▶ **Problem**
The records below need to be set down again exactly; their images stay out.

▶ **Source material**

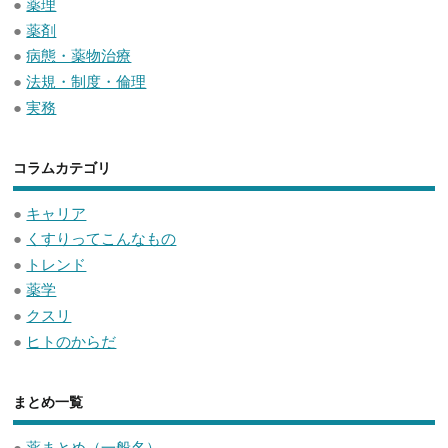
●
薬理
●
薬剤
●
病態・薬物治療
●
法規・制度・倫理
●
実務
コラムカテゴリ
●
キャリア
●
くすりってこんなもの
●
トレンド
●
薬学
●
クスリ
●
ヒトのからだ
まとめ一覧
●
薬まとめ（一般名）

▶ **Solution to the problem**
●
薬理
●
薬剤
●
病態・薬物治療
●
法規・制度・倫理
●
実務
コラムカテゴリ
●
キャリア
●
くすりってこんなもの
●
トレンド
●
薬学
●
クスリ
●
ヒトのからだ
まとめ一覧
●
薬まとめ（一般名）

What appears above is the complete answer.